Mayda Colón Tsaknis, founder of the Maryland Hispanic Bar Association 20 years ago, said she is not surprised by its growth and proudly recited a list of the association’s accomplishments. But thinking about the significance of the milestone left her searching for the right words.
“I was able to plant a seed, and the seed has grown into a tree,” she said after some thought. “The tree hasn’t grown into a big tree yet, but it’s getting there.”
Tsaknis, a solo practitioner, began the association by forming a corporation and inviting a small group of Hispanic lawyers she knew to her Rockville office. On Thursday night, around 200 people will attend the association’s annual gala in Greenbelt, including the MHBA’s next generation of leaders.
“We have so many young attorneys, it makes me happy to see them want to continue to strive for our goals,” Tsaknis said.
While the association’s advocacy on behalf of Maryland’s Hispanic community has never wavered, its focus has changed to confront new challenges of a growing community. In its early years, the association held open houses in courthouses with mock trials and presentations on different areas of law to familiarize the community with the judiciary, along with pro bono legal and social-services fairs held after Spanish-language Mass.

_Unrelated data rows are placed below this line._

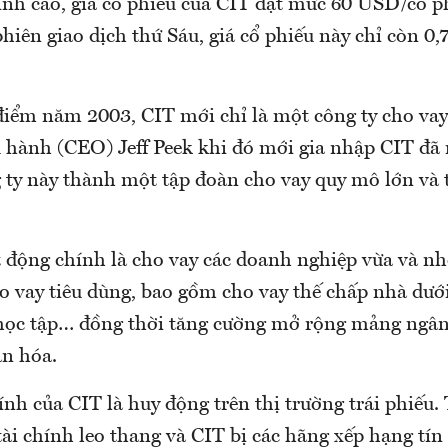
ỉnh cao, giá cổ phiếu của CIT đạt mức 60 USD/cổ 
hiên giao dịch thứ Sáu, giá cổ phiếu này chỉ còn 0
 điểm năm 2003, CIT mới chỉ là một công ty cho va
 hành (CEO) Jeff Peek khi đó mới gia nhập CIT đã
 ty này thành một tập đoàn cho vay quy mô lớn và 
 động chính là cho vay các doanh nghiệp vừa và nh
 vay tiêu dùng, bao gồm cho vay thế chấp nhà dướ
 học tập… đồng thời tăng cường mở rộng mảng ngân
n hóa.
h của CIT là huy động trên thị trường trái phiếu. 
ài chính leo thang và CIT bị các hãng xếp hạng tí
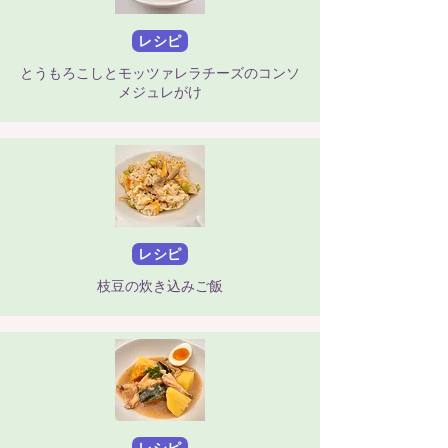
レシピ
とうもろこしとモッツァレラチーズのコンソ
メジュレがけ
レシピ
枝豆の炊き込みご飯
レシピ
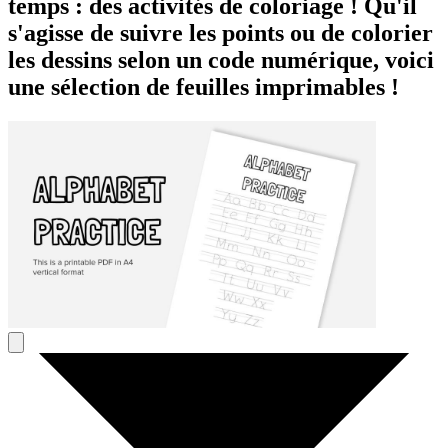
temps : des activités de coloriage ! Qu'il
s'agisse de suivre les points ou de colorier
les dessins selon un code numérique, voici
une sélection de feuilles imprimables !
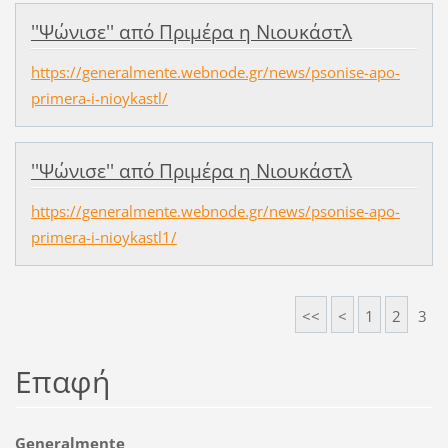
''Ψώνισε'' από Πριμέρα η Νιουκάστλ
https://generalmente.webnode.gr/news/psonise-apo-
primera-i-nioykastl/
''Ψώνισε'' από Πριμέρα η Νιουκάστλ
https://generalmente.webnode.gr/news/psonise-apo-
primera-i-nioykastl1/
<<
<
1
2
3
Επαφή
Generalmente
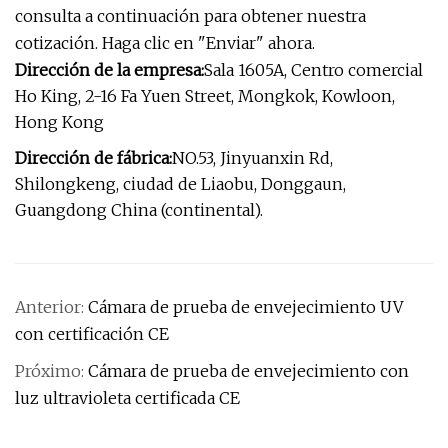
consulta a continuación para obtener nuestra
cotización. Haga clic en "Enviar" ahora.
Dirección de la empresa:
Sala 1605A, Centro comercial
Ho King, 2-16 Fa Yuen Street, Mongkok, Kowloon,
Hong Kong
Dirección de fábrica:
NO.53, Jinyuanxin Rd,
Shilongkeng, ciudad de Liaobu, Donggaun,
Guangdong China (continental).
Anterior:
Cámara de prueba de envejecimiento UV
con certificación CE
Próximo:
Cámara de prueba de envejecimiento con
luz ultravioleta certificada CE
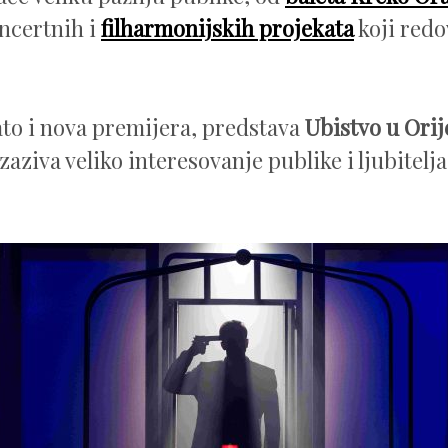
oncertnih i
filharmonijskih projekata
koji red
to i nova premijera, predstava
Ubistvo u Ori
zaziva veliko interesovanje publike i ljubitelja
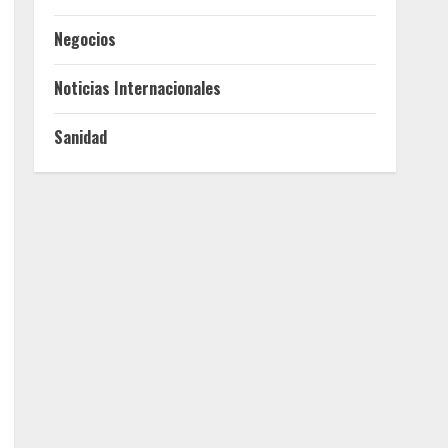
Negocios
Noticias Internacionales
Sanidad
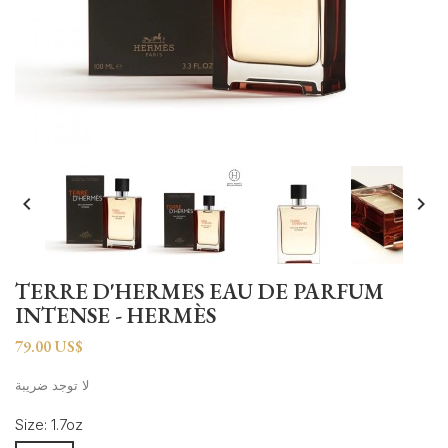


TERRE D'HERMES EAU DE PARFUM
INTENSE - HERMÈS
79.00 US$
لا توجد ضريبة
Size: 1.7oz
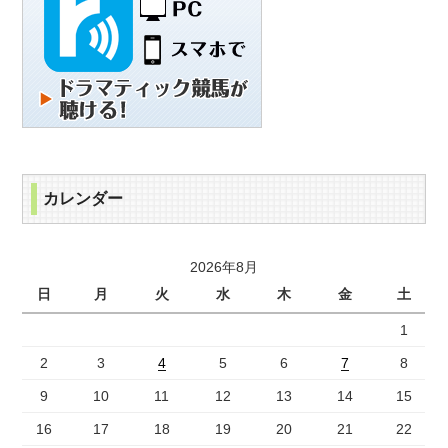
カレンダー
2026年8月
日
月
火
水
木
金
土
1
2
3
4
5
6
7
8
9
10
11
12
13
14
15
16
17
18
19
20
21
22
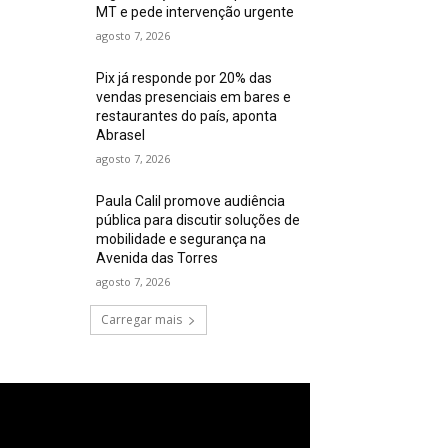
MT e pede intervenção urgente
agosto 7, 2026
Pix já responde por 20% das
vendas presenciais em bares e
restaurantes do país, aponta
Abrasel
agosto 7, 2026
Paula Calil promove audiência
pública para discutir soluções de
mobilidade e segurança na
Avenida das Torres
agosto 7, 2026
Carregar mais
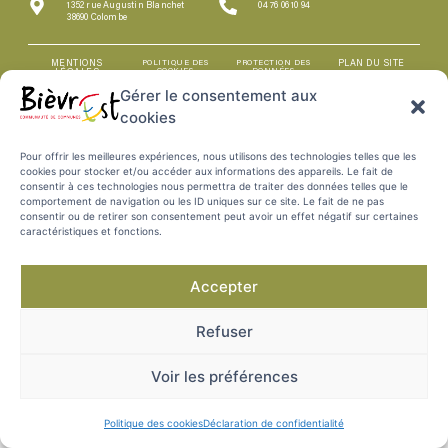
1352 rue Augustin Blanchet
04 76 06 10 94
38690 Colombe
MENTIONS
POLITIQUE DES
PROTECTION DES
PLAN DU SITE
COOKIES
DONNÉES
LÉGALES
Gérer le consentement aux
cookies
Pour offrir les meilleures expériences, nous utilisons des technologies telles que les
cookies pour stocker et/ou accéder aux informations des appareils. Le fait de
consentir à ces technologies nous permettra de traiter des données telles que le
comportement de navigation ou les ID uniques sur ce site. Le fait de ne pas
consentir ou de retirer son consentement peut avoir un effet négatif sur certaines
caractéristiques et fonctions.
Accepter
Refuser
Voir les préférences
Politique des cookies
Déclaration de confidentialité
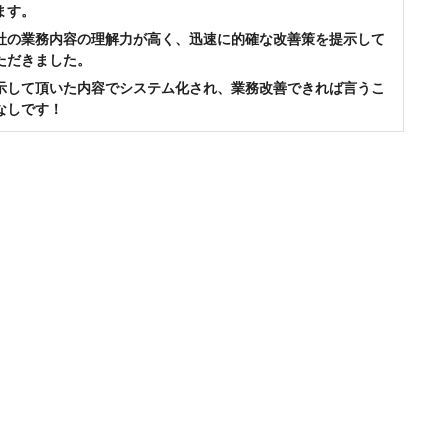
ます。
社の業務内容の理解力が高く、迅速に的確な改善策を提示して
ただきました。
示して頂いた内容でシステム化され、業務改善できれば言うこ
なしです！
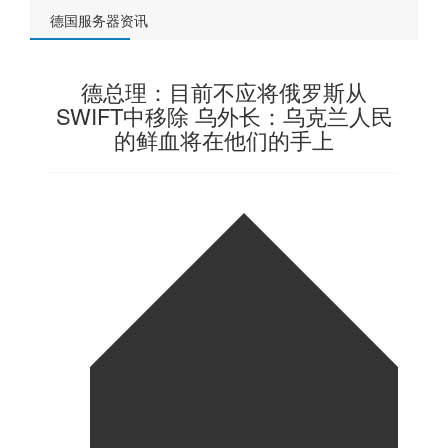
德国服务器资讯
德总理：目前不应将俄罗斯从
SWIFT中移除 乌外长：乌克兰人民
的鲜血将在他们的手上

Now, by contrast, the organization testifies before the General Assembly on immigration issues and last year endorsed several judicial nominees for the first time, after years of vetting applicants.
“It was important to show we wanted to see diversity on the bench,” said Jessica Chipoco, the association’s immediate past president.
Chipoco started attending MHBA board meetings a decade ago after graduating from law school, wanting to meet fellow Latino lawyers, and has been involved ever since.
“I’ve found a ready-made family of attorneys who are ready to help and have helped me grow,” said Chipoco, an attorney with GPN Title Inc. in Rockville.
The association has between 40 and 60 paid members and around 200 people on its mailing list. Membership used to be concentrated in Montgomery County but is growing across the state, along with the Latino population.
“You see more Latino attorneys wanting to get involved,” said Daniel V. Renart, the association’s current president. “It’s a form of public service.”
That includes serving as liaisons to the non-Spanish speaking population. The group was instrumental in ensuring that courtroom interpreters meet standard requirements, and that immigrants who plead guilty in court are told the plea can affect their immigration status.
“There’s a misconception that if someone doesn’t speak English, they are undocumented,” said Renart, an associate with Reinstein, Glackin, Patterson & Herriott LLC in Bowie. “It’s not always the case.”
Renart, like Chipoco, is a graduate of the Maryland State Bar Association’s Leadership Academy for young lawyers. The last four presidents of the MHBA, in fact, have passed through the Leadership Academy.
The MHBA is also a supporter of the Summer Scholars Pipeline Program, a program run by the Bar Association of Montgomery County to place minority law school students as interns at area law firms.
“We don’t have a large membership but I think we have a large impact,” said Renart.
Both Renart and Tsaknis said they want to continue to recruit new members to the association. Tsaknis would also like to add at least a part-time staffer to take some of the workload off members.
For the founder, however, one of the best parts of the organization remains the same after 20 years.
“When I see people have grown into very reliable, very professional lawyers that young Hispanics and other minorities can look up to, my heart bursts with pride,” Tsaknis said.